Yoko Yamada è nata a Brescia nel 1993, ma non si conosce l’esatto giorno della data di nascita. La madre è italiana mentre il padre è giapponese. Dopo aver studiato a Brescia, ottenuto il diploma decide di trasferirsi a Venezia per studiare la lingua del padre frequentando l’università.

Nel 2020 arriva a portare in scena il suo primo spettacolo, “Pizza sul gelato”, per poi prendere parte alla prima stagione di “Stand up Comedy” di Comedy Central.

La consacrazione per la comica Yoko Yamada arriva con la televisione: nel 2023 partecipa a Italia’s Got Talent e raggiunge la finale, portando la stand-up comedy su un palco seguito da milioni di spettatori. In seguito viene invitata in programmi comici su Comedy Central e partecipa a festival nazionali, consolidando la propria posizione nella scena italiana. Ha ricevuto anche il Premio Satira di Forte dei Marmi, riconoscimento che ne certifica l’originalità.

Tra la fine del 2023 e il 2024 ha nuovamente calcato il palco dei teatri, per più di 50 date, con il suo secondo spettacolo Mary Poppins e i Doni della Morte. La stagione TV 2025, invece, la annovera fra i protagonisti della una nuova produzione comica di RAI2 Audiscion e nel cast di THE TRAITORS Italia su Prime Video oltre alla ormai consolidata presenza nella nuova stagione di Stand Up Comedy (Eagles Pictures) su Comedy Central.

Le origini di Yoko Yamada

Parlare dei genitori di Yoko Yamada significa capire quanto le sue origini siano parte integrante della sua comicità. Il padre, giapponese, arrivato in Italia negli anni Settanta, ha portato con sé un mondo fatto di abitudini diverse e regole precise. La madre, italiana, le ha trasmesso la spontaneità e il legame con la terra bresciana. In casa, queste due anime hanno sempre convissuto, dando vita a un ambiente ricco ma anche fonte di contrasti.
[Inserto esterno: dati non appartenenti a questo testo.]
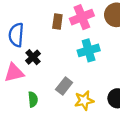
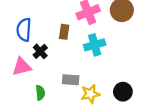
brown rectangle: (57, 22) -> (64, 32), moved
gray rectangle: (64, 86) -> (71, 80), turned 56

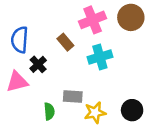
brown rectangle: (64, 32) -> (65, 42), turned -48
green semicircle: (40, 93) -> (49, 111), moved

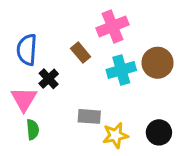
brown circle: (131, 17) -> (158, 63), moved
pink triangle: (17, 82) -> (24, 99), turned -45
green semicircle: (49, 111) -> (33, 130), moved

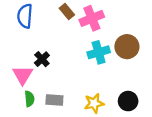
blue semicircle: (27, 50) -> (25, 16), moved
brown rectangle: (81, 53) -> (67, 12), moved
gray rectangle: (89, 116) -> (54, 100), moved

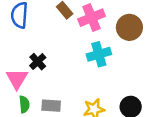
brown circle: (127, 47) -> (129, 27), moved

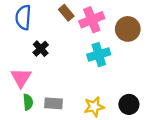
black cross: (38, 62) -> (41, 49), moved

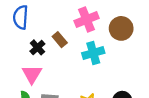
brown rectangle: (66, 13) -> (60, 40), moved
pink triangle: (21, 78) -> (32, 74), moved

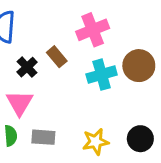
brown circle: (121, 28) -> (139, 66), moved

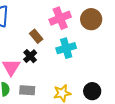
brown circle: (139, 66) -> (91, 19), moved
black cross: (27, 67) -> (30, 56), moved

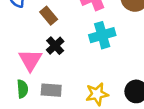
brown rectangle: (36, 36) -> (49, 16), moved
Nelle sue esibizioni, Yoko racconta spesso di come il cognome “Yamada” abbia suscitato curiosità, equivoci o domande stereotipate. Lo trasforma in materiale comico, smontando con intelligenza quelle situazioni in cui l’apparenza sembra dire tutto, ma non racconta nulla. Proprio da questa esperienza personale nasce il suo modo di affrontare il palco: prendere i pregiudizi e ribaltarli, trasformandoli in occasione di risata collettiva. Anche lo studio universitario della lingua giapponese a Venezia va letto in questa chiave: non un vezzo accademico, ma un bisogno autentico di riconnettersi a un pezzo di sé.

Il coming out

Sul palco, con la naturalezza di chi ha imparato a trasformare la propria vita in racconto, Yoko scherza perfino sugli stereotipi razzisti: “Avete presente quello che dice che gli asiatici non reggono l’alcol? È tutto vero”.

Da lì parte il racconto del giorno in cui decise di dire ai suoi familiari che era lesbica, in piena festa giapponese dei bambini organizzata… nel giardino di casa a Brescia. “Eravamo tutti in giardino”, racconta nel monologo, “papà con il microfono in mano, un po’ di sakè di troppo e un discorso d’amore per l’Italia: ‘O sole, o mare’… e poi si è trasferito a Brescia!”. Proprio in quella cornice surreale, Yamada prende la parola: ‘Ho un annuncio importante da farvi’.

La zia, immaginando chissà cosa, esclama: ‘Oddio, sei astemia?’. Ma la notizia è un’altra: Yoko dichiara di essere lesbica. “Ma neanche uno spritz?”, ribatte la zia. “No, zia, ma ti stai concentrando sulla cosa sbagliata”.